Добавить в цитаты Настройки чтения

Страница 95 из 186

— Он не догадывается ни о чем?

— Где ему догадаться, отец родной, когда он беседует с Дрэгичем? Дрэгич умеет отговариваться. Это раз. А потом сам же горазд тянуть за язык других.

— Ну, не проболтался его преподобие?

— Сболтнул, что отправляют новую грамоту боярину Миху. Неизвестно, кто повезет ее в Польшу. Может статься, сам отец архимандрит повезет ее и вручит его светлости королю, прося выдать боярина.

— Сказал ты ему, что король выдаст его?

— Сказал, что король непременно выдаст боярина. Но чернец лукав: не хочет верить. А все же посол от господаря повезет грамоту. Не позже чем через неделю.

— Что ж, это хорошо. За неделю успеем управиться с божьей помощью.

Дрэгич рассмеялся:

— Божья помощь в твоей силе и нашей удали.

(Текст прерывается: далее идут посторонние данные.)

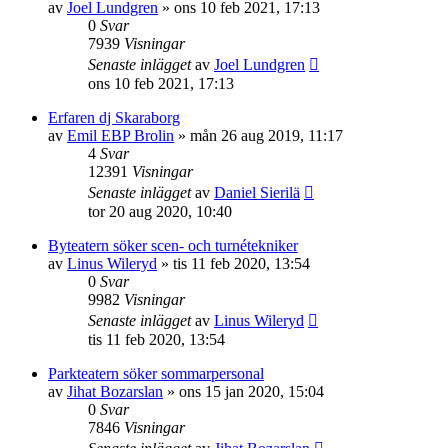
av
Joel Lundgren
»
ons 10 feb 2021, 17:13
0
Svar
7939
Visningar
Senaste inlägget
av
Joel Lundgren
ons 10 feb 2021, 17:13
Erfaren dj Skaraborg
av
Emil EBP Brolin
»
mån 26 aug 2019, 11:17
4
Svar
12391
Visningar
Senaste inlägget
av
Daniel Sierilä
tor 20 aug 2020, 10:40
Byteatern söker scen- och turnétekniker
av
Linus Wileryd
»
tis 11 feb 2020, 13:54
0
Svar
9982
Visningar
Senaste inlägget
av
Linus Wileryd
tis 11 feb 2020, 13:54
Parkteatern söker sommarpersonal
av
Jihat Bozarslan
»
ons 15 jan 2020, 15:04
0
Svar
7846
Visningar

— Удаль должна дружить с умом, Дрэгич. Как писано в книге некоего ритора: «Витязь, именуемый Смелостью, должен скакать на старом коне Благоразумия».

— Истинно так, господин.

— Люди твои готовы?

— Готовы. Старые рубаки. Теперь они очистили сабли от ржавчины. В нынешние времена трудно стало им промышлять.

— Уж не велел ли ты им ждать в корчме?

— Возможно ли, батюшка боярин! Я не забываю твоих приказов. Размещены они по разным квартирам. Ни один не знает об остальных. А вечером, когда запылают смоляные котлы на стенах крепости, они соберутся позади Рэдэуцкого почтового стана. Там я проверю, каково у них оружие и кони. По уговору каждому выдано по злотому. Вечером получат по второму. А еще по три злотых получат, как только переедут за рубеж.

— Велел ты им оставаться трезвыми?

— Велел. Так что они будут в самый раз.

— Хорошо, когда так.

— Так ты, батюшка мой, больше не гневаешься на меня?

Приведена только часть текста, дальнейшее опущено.